DiCaprio’s performance might help him win the Academy Award for Best Actor. He has received an award nomination four times.  

Andrew Shermoen

Alejandro González Iñáritu is a master behind the camera. Last year he directed the stunning “Birdman” which was composed of stunningly beautiful tracking shots that not only added constant momentum to the story, but kept the humor fresh. The continuous shot is always breathtaking and demands actors be at the top of their game for long period of time. “The Revenant” is another example of Iñáritu and the cinematographer Emmanuel Lubezki’s intense attention to detail and perfection.

Hugh Glass (Leonardo DiCaprio) is a fur trapper working with a company in the Louisiana Purchase in the 1820s. The group is led by Captain Andrew Henry (Domhnall Gleeson) when the hunting party is attacked by a Native American tribe. The remaining survivors make an escape and Glass is attacked and mauled by a bear, leaving him gravely wounded. When circumstances make it impossible for the group to remain with Glass until he can recover, they are forced to leave him for dead, to which he does not take kindly.

The acting in the film is top-notch.
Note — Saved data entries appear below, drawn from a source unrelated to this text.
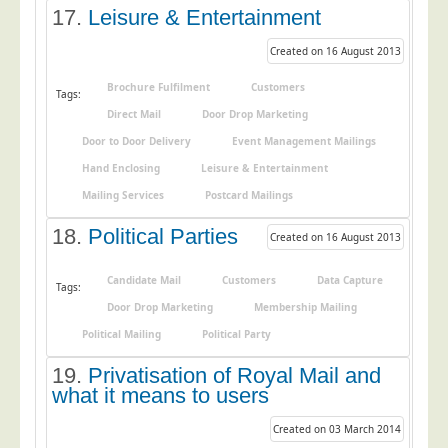
17.
Leisure & Entertainment
Created on 16 August 2013
Brochure Fulfilment
Customers
Tags:
Direct Mail
Door Drop Marketing
Door to Door Delivery
Event Management Mailings
Hand Enclosing
Leisure & Entertainment
Mailing Services
Postcard Mailings
18.
Political Parties
Created on 16 August 2013
Candidate Mail
Customers
Data Capture
Tags:
Door Drop Marketing
Membership Mailing
Political Mailing
Political Party
19.
Privatisation of Royal Mail and
what it means to users
Created on 03 March 2014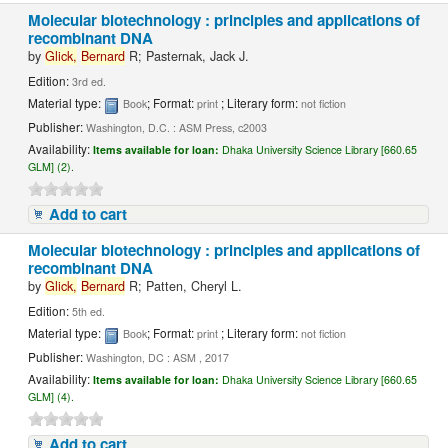
Molecular biotechnology : principles and applications of
recombinant DNA
by
Glick,
Bernard
R; Pasternak, Jack J.
Edition:
3rd ed.
Material type:
; Format:
; Literary form:
Book
print
not fiction
Publisher:
Washington, D.C. : ASM Press, c2003
Availability:
Items available for loan:
Dhaka University Science Library [660.65
GLM] (2).
Add to cart
Molecular biotechnology : principles and applications of
recombinant DNA
by
Glick,
Bernard
R; Patten, Cheryl L.
Edition:
5th ed.
Material type:
; Format:
; Literary form:
Book
print
not fiction
Publisher:
Washington, DC : ASM , 2017
Availability:
Items available for loan:
Dhaka University Science Library [660.65
GLM] (4).
Add to cart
Tom Hardy as Fitzgerald once again adopts an accent that makes him difficult to understand, but his dedication to the physical acting and his intense persona breathes life into his character. Domhnall Gleeson once again gives a fantastic performance in probably the most exciting career of his year, giving amazing performances in “Ex Machina,” “Brooklyn” and “Star Wars: The Force Awakens” as well.

Of course, the real star of the film is Leonardo DiCaprio who is giving one of the best performances of the year, and one that hopefully will help him earn an Oscar that he has deserved for several years now. His performance is filled with scenes of intense physical exertion, wading in knee-high freezing cold water, convincingly portraying a bear attack and having to do all this in takes that usually continue for ten minutes at a time. His performance is one of the most astonishing ones of the year and very entertaining to watch.

The film is also brilliantly shot by cinematographer Emmanuel Lubezki who also worked on “Birdman,” Iñáritu’s last film. Lubezki’s style not only utilizes the continuous shot, but also includes sweeping shots of beautiful vistas. The film exudes a beauty in a way that epic films of the 1960s did.

My only complaint is that Iñáritu relishes in his work a little too much. The film is entirely too long and there are sections that can leave you wishing the film would simply continue. While that makes it slow at certain points it doesn’t change the fact that the film is still of the utmost quality. It is one of DiCaprio’s best films and it is incredibly beautiful and a spectacle of filmmaking.